All’inizio del maggio 1938 Pavese diventa ufficialmente redattore di casa Einaudi. Il comitato editoriale è composto da Giulio Einaudi, Leone Ginzburg, Giaime Pintor, Carlo Muscetta, Mario Alicata e altri collaboratori tra cui Norberto Bobbio, Elio Vittorini e Natalia Ginzburg. Il gruppo avvia l’inizio, ancora informale, delle sedute editoriali e dei processi decisionali della casa editrice, dove Pavese riveste un ruolo di coordinatore. Comincia così la lunga esperienza di vita-lavoro di Cesare Pavese in Casa Einaudi.
“Per molti anni, non volle sottomettersi a orari d’ufficio, né accettare una professione definita”, ricorda Natalia Ginzburg, “ma quando finalmente acconsentì a sedere a un tavolo divenne un lavoratore infaticabile e meticoloso. Mangiava poco e non dormiva mai.” Si racconta che il giorno successivo a quello in cui venne bombardata la sede di Torino nel 1942, lui era già lì alla scrivania, come ogni giorno, dopo aver spolverato i calcinacci dal piano di lavoro.

Il contributo editoriale di Pavese

Il contributo di Pavese nello sviluppo delle collane sarà determinato sia dal proprio interesse personale sia dalle dinamiche interne alla gestione della singola collana. Per ognuna infatti rivestirà compiti e responsabilità diverse e di vario livello: dal coordinamento organizzativo ai processi decisionali collettivi, dai contatti epistolari con gli autori, all’assunzione di collaboratori, dalla scelta sui testi al controllo delle lettere editoriali, delle traduzioni, delle introduzioni e prefazioni, e di tutto il processo tipografico. Per Pavese la casa editrice divenne tutto. In quel luogo familiare in cui, pur polemiche e dissensi vari a volte esternati in chiave ironica nelle sue corrispondenze con Giulio Einaudi, lo scrittore condivide partecipazione, sintonia, comunanza.
Fra le più consolidate amicizie emerge quello con Fernanda Pivano, all’epoca una giovane laureanda che sta preparando una tesi in Letteratura inglese.

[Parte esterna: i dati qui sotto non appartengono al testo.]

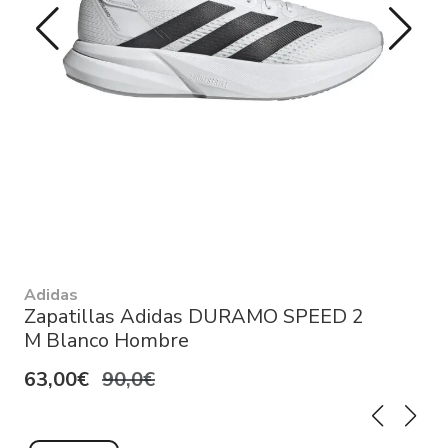
Adidas
Zapatillas Adidas DURAMO SPEED 2
M Blanco Hombre
63,00€
90,0€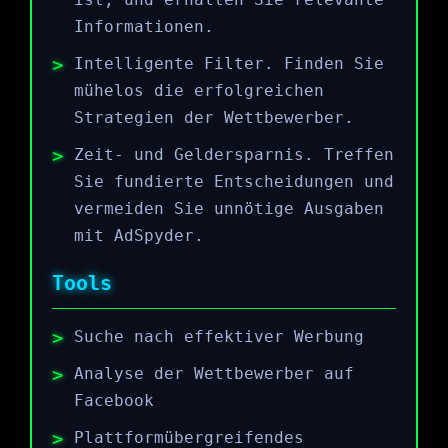
Informationen.
Intelligente Filter. Finden Sie
mühelos die erfolgreichen
Strategien der Wettbewerber.
Zeit- und Geldersparnis. Treffen
Sie fundierte Entscheidungen und
vermeiden Sie unnötige Ausgaben
mit AdSpyder.
Tools
Suche nach effektiver Werbung
Analyse der Wettbewerber auf
Facebook
Plattformübergreifendes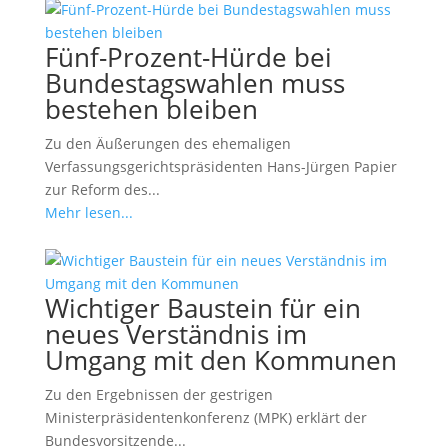
Fünf-Prozent-Hürde bei
Bundestagswahlen muss
bestehen bleiben
Zu den Äußerungen des ehemaligen
Verfassungsgerichtspräsidenten Hans-Jürgen Papier
zur Reform des...
Mehr lesen...
Wichtiger Baustein für ein
neues Verständnis im
Umgang mit den Kommunen
Zu den Ergebnissen der gestrigen
Ministerpräsidentenkonferenz (MPK) erklärt der
Bundesvorsitzende...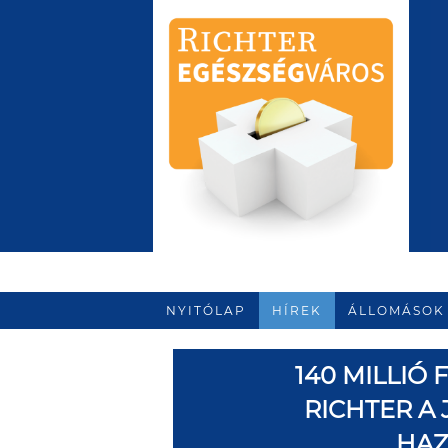
NYITÓLAP
HÍREK
ÁLLOMÁSOK
140 MILLIÓ
RICHTER A
HAZ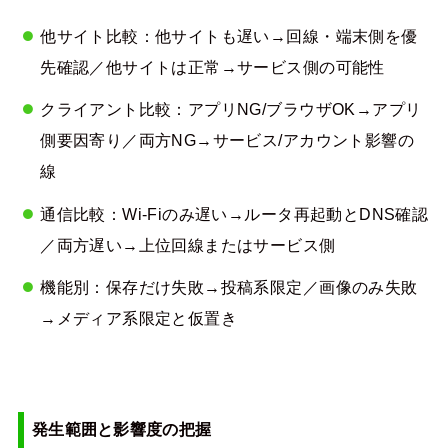
他サイト比較：他サイトも遅い→回線・端末側を優
先確認／他サイトは正常→サービス側の可能性
クライアント比較：アプリNG/ブラウザOK→アプリ
側要因寄り／両方NG→サービス/アカウント影響の
線
通信比較：Wi-Fiのみ遅い→ルータ再起動とDNS確認
／両方遅い→上位回線またはサービス側
機能別：保存だけ失敗→投稿系限定／画像のみ失敗
→メディア系限定と仮置き
発生範囲と影響度の把握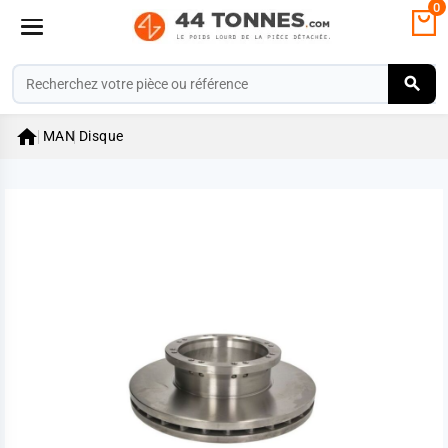
0

MAN
Disque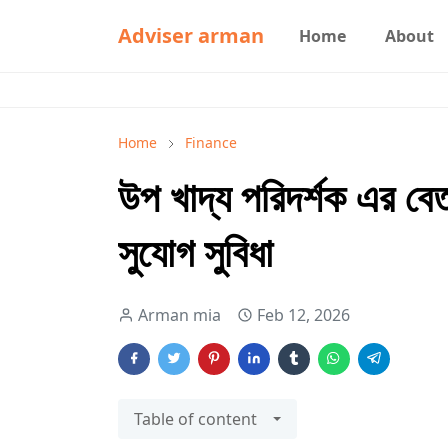
Adviser arman
Home
About
Home
Finance
উপ খাদ্য পরিদর্শক এর ব
সুযোগ সুবিধা
Arman mia
Feb 12, 2026
Table of content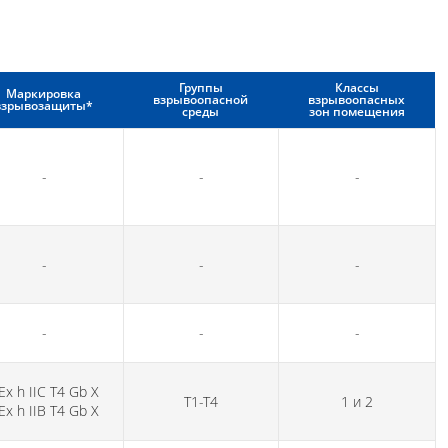
Группы
Классы
Маркировка
взрывоопасной
взрывоопасных
взрывозащиты*
среды
зон помещения
-
-
-
-
-
-
-
-
-
Ех h IIС Т4 Gb Х
Т1-Т4
1 и 2
Ех h IIВ Т4 Gb Х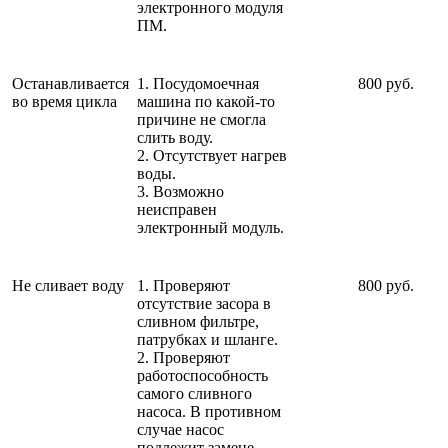
электронного модуля
ПМ.
Останавливается
1. Посудомоечная
800 руб.
во время цикла
машина по какой-то
причине не смогла
слить воду.
2. Отсутствует нагрев
воды.
3. Возможно
неисправен
электронный модуль.
Не сливает воду
1. Проверяют
800 руб.
отсутствие засора в
сливном фильтре,
патрубках и шланге.
2. Проверяют
работоспособность
самого сливного
насоса. В противном
случае насос
подлежит замене.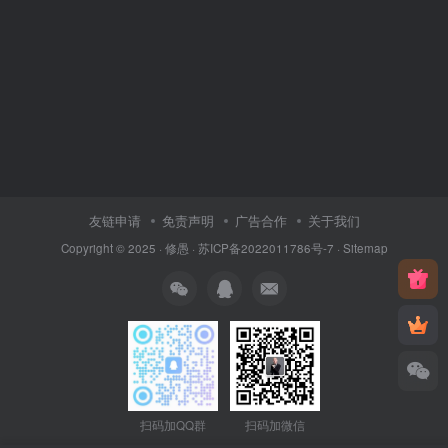
友链申请
免责声明
广告合作
关于我们
Copyright © 2025 ·
修愚
·
苏ICP备2022011786号-7
·
Sitemap
扫码加QQ群
扫码加微信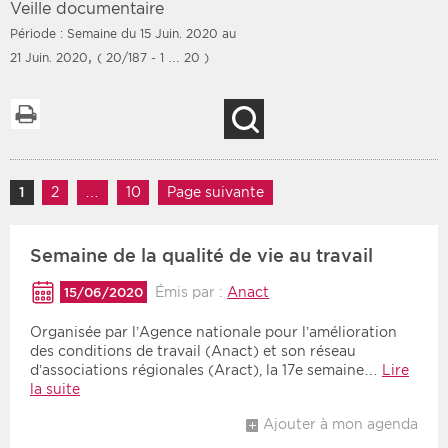
Veille documentaire
Période : Semaine du 15 Juin. 2020 au
,
21 Juin. 2020
( 20/187 - 1 … 20 )
Filtres
Type d'information
Imprimer la liste
Recherche
Rendez-vous des 7
Rendez-vous
prochains jours
Communiqués
Navigation des articles
Communiqués des 10
1
Page
2
Page
…
10
Page
Page suivante
Les deux
derniers jours
Recherche par mots clés
Semaine de la qualité de vie au travail
Émis par :
Anact
15/06/2020
Secteur
Zone géographique
Organisée par l’Agence nationale pour l’amélioration
des conditions de travail (Anact) et son réseau
Choisir une zone
Protection sociale
d’associations régionales (Aract), la 17e semaine…
Lire
la suite
Sanitaire
Ajouter à mon agenda
Médico-social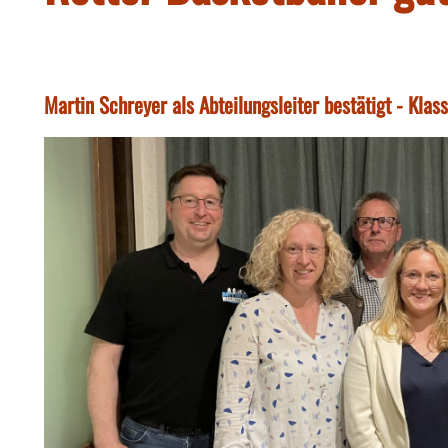
Martin Schreyer als Abteilungsleiter bestätigt - Kla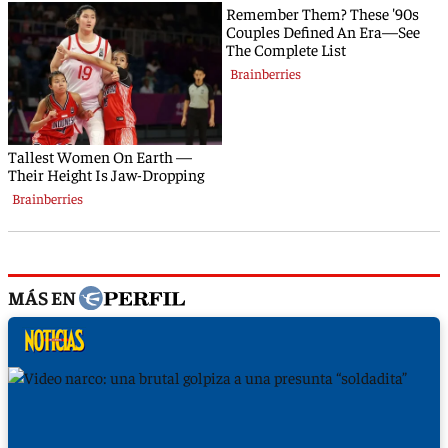
MÁS EN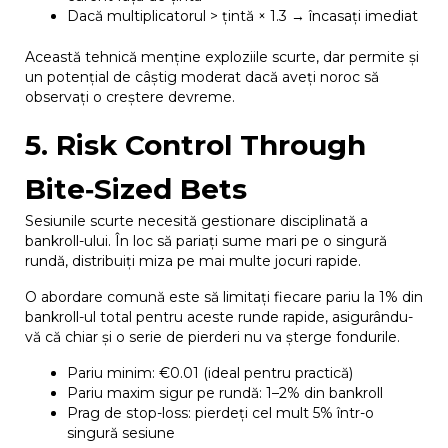
Dacă multiplicatorul > țintă × 1.3 → încasați imediat
Această tehnică menține exploziile scurte, dar permite și
un potențial de câștig moderat dacă aveți noroc să
observați o creștere devreme.
5. Risk Control Through
Bite‑Sized Bets
Sesiunile scurte necesită gestionare disciplinată a
bankroll-ului. În loc să pariați sume mari pe o singură
rundă, distribuiți miza pe mai multe jocuri rapide.
O abordare comună este să limitați fiecare pariu la 1% din
bankroll-ul total pentru aceste runde rapide, asigurându-
vă că chiar și o serie de pierderi nu va șterge fondurile.
Pariu minim: €0.01 (ideal pentru practică)
Pariu maxim sigur pe rundă: 1–2% din bankroll
Prag de stop-loss: pierdeți cel mult 5% într-o
singură sesiune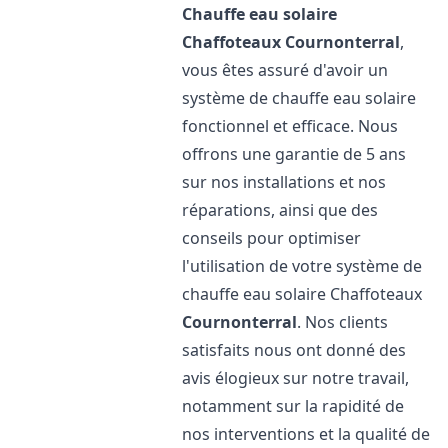
Chauffe eau solaire
Chaffoteaux
Cournonterral
,
vous êtes assuré d'avoir un
système de chauffe eau solaire
fonctionnel et efficace. Nous
offrons une garantie de 5 ans
sur nos installations et nos
réparations, ainsi que des
conseils pour optimiser
l'utilisation de votre système de
chauffe eau solaire Chaffoteaux
Cournonterral
. Nos clients
satisfaits nous ont donné des
avis élogieux sur notre travail,
notamment sur la rapidité de
nos interventions et la qualité de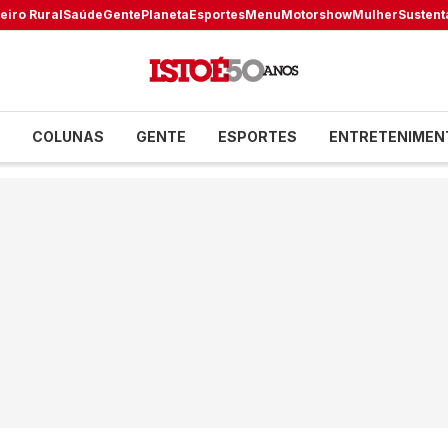
eiro Rural
Saúde
Gente
Planeta
Esportes
Menu
Motorshow
Mulher
Sustent
COLUNAS
GENTE
ESPORTES
ENTRETENIMEN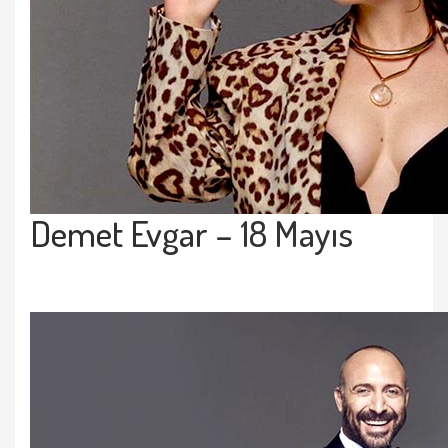
Demet Evgar
– 18 Mayıs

Quel momento segna l’inizio di un sodalizio che porterà nel 1943 la Pivano a tradurre e pubblicare per Einaudi, sotto la guida di Pavese, “Antologia di Spoon River”.

La scoperta di Italo Calvino

Tra gli intellettuali scoperti e valorizzati da Pavese come operatore editoriale, spicca su tutti gli altri il nome di Italo Calvino. Nel 1953 proprio Calvino scriverà sul “Forestiero”, a Torino: “Vero è che non bastano i suoi libri a restituire una compiuta immagine di lui: perché di lui era fondamentale l’esempio di lavoro, il veder come la cultura del letterato e la sensibilità del poeta si trasformavano in lavoro produttivo, in valori messi a disposizione del prossimo, in organizzazione e commercio d’idee, in pratica e scuola di tutte le tecniche in cui consiste una civiltà culturale moderna”. Sarà Calvino a continuarne il lavoro in casa editrice senza mai dimenticare la lezione del suo maestro.

Il suicidio

Cesare Pavese si suicida nella notte tra il 26 e il 27 agosto 1950, all’Hotel Roma di Torino.
Aveva da poco pubblicato la sua ultima fatica letteraria, «La luna e i falò», un’opera nella quale di fatto aveva dato il suo addio a quei campi che aveva a lungo mitizzato e nei quali si era perso fin da bambino.
Il suicidio si consumò in una fredda camera d’albergo dell’Hotel Roma di Torino dove assunse una dose letale di barbiturici.